Exercise material Block Start

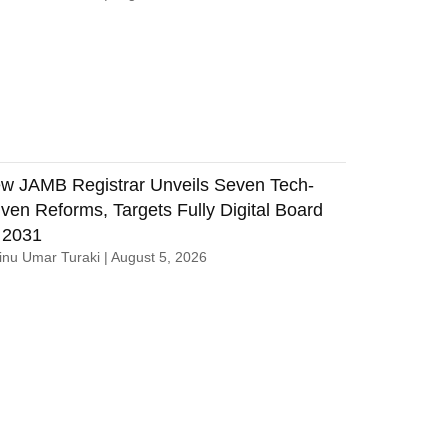
w JAMB Registrar Unveils Seven Tech-
iven Reforms, Targets Fully Digital Board
 2031
nu Umar Turaki
August 5, 2026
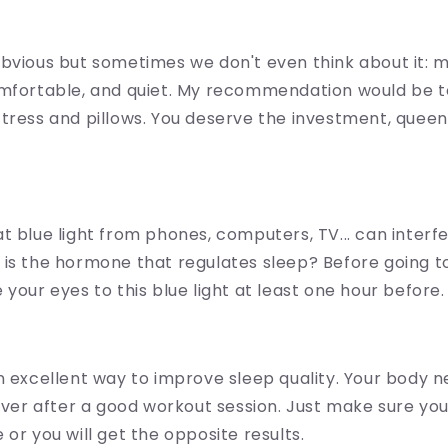
bvious but sometimes we don't even think about it: 
mfortable, and quiet. My recommendation would be to
tress and pillows. You deserve the investment, queen.
t blue light from phones, computers, TV... can interf
 is the hormone that regulates sleep? Before going t
 your eyes to this blue light at least one hour before.
n excellent way to improve sleep quality. Your body n
cover after a good workout session. Just make sure you 
 or you will get the opposite results.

Exercise material Block End

The expected answer is a copy of each line in the listing above that contains "sleep".

Response to this exercise:
 is the hormone that regulates sleep? Before going t
n excellent way to improve sleep quality. Your body n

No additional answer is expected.